Cooper, White and Cooper (Cooper) filed comments on January 12, 2011, in response to the revised draft Resolution mailed December 29, 2010, asserting the following points:
1. The Draft Resolution should permit recovery of non-recurring lost revenue impacts occurring prior to the T-Mobile Order.
2. The Draft Resolution contains citation errors to the T-Mobile Order. Correct citations to the T-Mobile Order should be supplied.
3. The Draft Resolution does not properly reflect the results of the Siskiyou Case Decision and the adjustments called for in that Decision.
4. The proposed increases in Foreign Exchange Service for Foresthill should be reflected in the Summary of Foresthill's funding adjustments.
5. The CHCF-A revenue requirement for 2010 for Kerman is not a correct reflection of the proposed revenue requirement in Revised Draft Resolution T-17273.
6. Updated access line counts should be used to calculate the additional revenue to be derived from basic service rate increases for Foresthill and Kerman.
7. The language of the Draft Resolution should reflect that the effect of the 150% Rule has been partially suspended pending action in the anticipated CHCF-A proceeding.
The Commission has considered the comments of Cooper in response to the revised draft Resolution and upon further review addresses their comments as follows.
In response to item number one above, the FCC T-Mobile Order, states, "...we find that it would not have been unlawful for incumbent LECs to assess transport and termination charges based upon a state tariff."
Further, the T-Mobile Order states, "Going forward, however, we amend our rules to make clear our preference for contractual arrangements by prohibiting LECs from imposing compensation obligations for non-access CMRS traffic pursuant to tariff." For this reason, the Commission will permit lost revenues for wireless intercarrier compensation on or after the effective date of the T-Mobile Order.
The FCC is stating that ILECs can have tariffs on transport and termination charges prior to the T-Mobile Order.
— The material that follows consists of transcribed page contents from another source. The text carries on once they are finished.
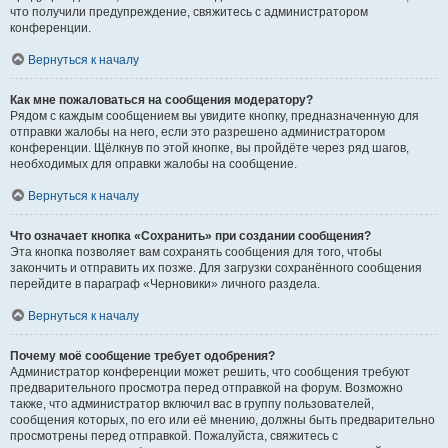
что получили предупреждение, свяжитесь с администратором
конференции.
Вернуться к началу
Как мне пожаловаться на сообщения модератору?
Рядом с каждым сообщением вы увидите кнопку, предназначенную для
отправки жалобы на него, если это разрешено администратором
конференции. Щёлкнув по этой кнопке, вы пройдёте через ряд шагов,
необходимых для оправки жалобы на сообщение.
Вернуться к началу
Что означает кнопка «Сохранить» при создании сообщения?
Эта кнопка позволяет вам сохранять сообщения для того, чтобы
закончить и отправить их позже. Для загрузки сохранённого сообщения
перейдите в параграф «Черновики» личного раздела.
Вернуться к началу
Почему моё сообщение требует одобрения?
Администратор конференции может решить, что сообщения требуют
предварительного просмотра перед отправкой на форум. Возможно
также, что администратор включил вас в группу пользователей,
сообщения которых, по его или её мнению, должны быть предварительно
просмотрены перед отправкой. Пожалуйста, свяжитесь с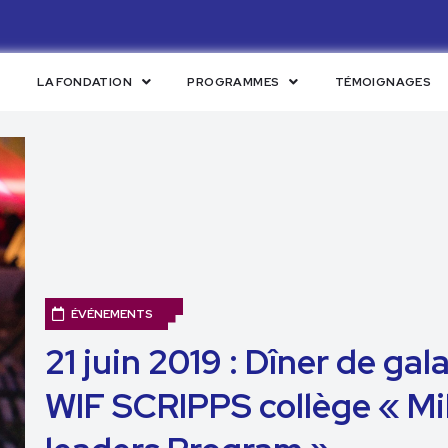
LA FONDATION
PROGRAMMES
TÉMOIGNAGES
ÉVÉNEMENTS
21 juin 2019 : Dîner de g
WIF SCRIPPS collège « Mil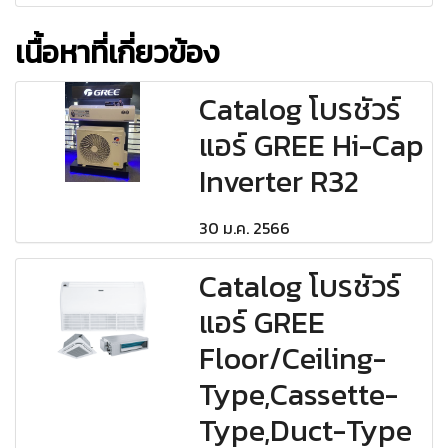
เนื้อหาที่เกี่ยวข้อง
Catalog โบรชัวร์
แอร์ GREE Hi-Cap
Inverter R32
30 ม.ค. 2566
Catalog โบรชัวร์
แอร์ GREE
Floor/Ceiling-
Type,Cassette-
Type,Duct-Type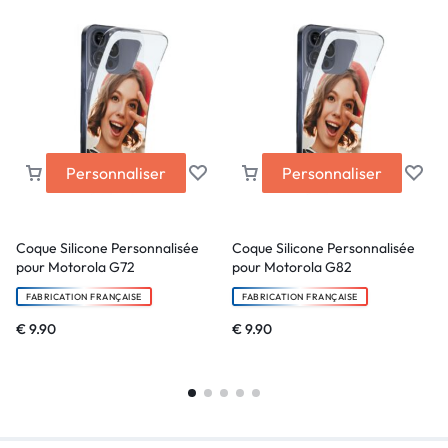
Personnaliser
Personnaliser
Coque Silicone Personnalisée
Coque Silicone Personnalisée
pour Motorola G72
pour Motorola G82
FABRICATION FRANÇAISE
FABRICATION FRANÇAISE
€
9.90
€
9.90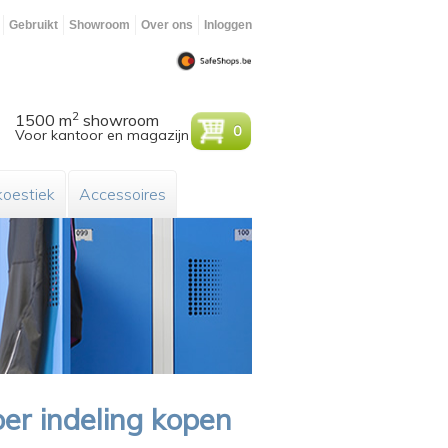
Gebruikt
Showroom
Over ons
Inloggen
2
1500 m
showroom
0
Voor kantoor en magazijn
oestiek
Accessoires
er indeling kopen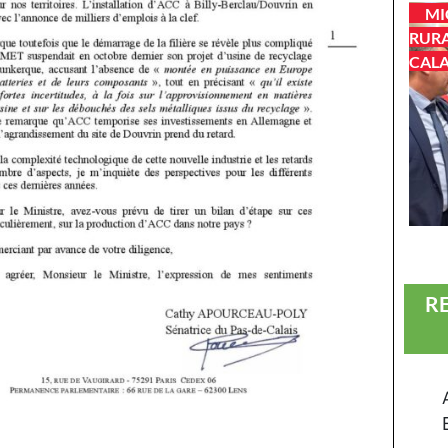
MI
RURA
CALA
R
The Commission concurs and is also concerned that awarding recovery of lost revenues for a time period outside of the FCC decision may set a problematic precedent for future FCC decisions.
In reference to item number two above, the Commission made changes to the revised draft Resolution to change the citations to the T-Mobile Order.
In regards to item number three above, CD has added the Siskiyou CHCF-A revenue requirement as stated in Commission D.10-11-007. In D.10-11-007, Appendix A stipulates the CHCF-A amount to be paid is $4,185,573. Any adjustments due to Universal Service Funding should be reflected in this amount.
For item number four above, CD has updated the discussion for Foresthill to reflect the increase in Foreign Exchange Service: Residence Initial Increment and Business Initial Increment.
CD has corrected item number five above, by changing Kerman's Attachment A, page 8, line 1, 2010 CHCF-A Requirement to reflect Revised Draft Resolution T-17273.
In item number six above, CD reviewed the access line data provided by Foresthill and Kerman and made the necessary updates.
CD has addressed item number seven above by including discussion of Commission D.10.06.016 and the effects on the CHCF-A 150% guideline set forth in the CHCF-A "Implementation Rules".
Findings
1. The California High Cost Fund (HCF) was implemented by Decision (D.) 88-07-022, as modified by D.91-05-016 and D.91-09-042. The Implementation Rules governing the California High Cost Fund (CHCF)-A can be found in their entirety in the Appendix of D.91-09-042. The purpose of the HCF was to provide a source of supplemental revenues to three mid-size Incumbent Local Exchange Carriers (ILECs) and seventeen small ILECs whose basic exchange access line service rates would otherwise be increased to levels that would threaten universal service.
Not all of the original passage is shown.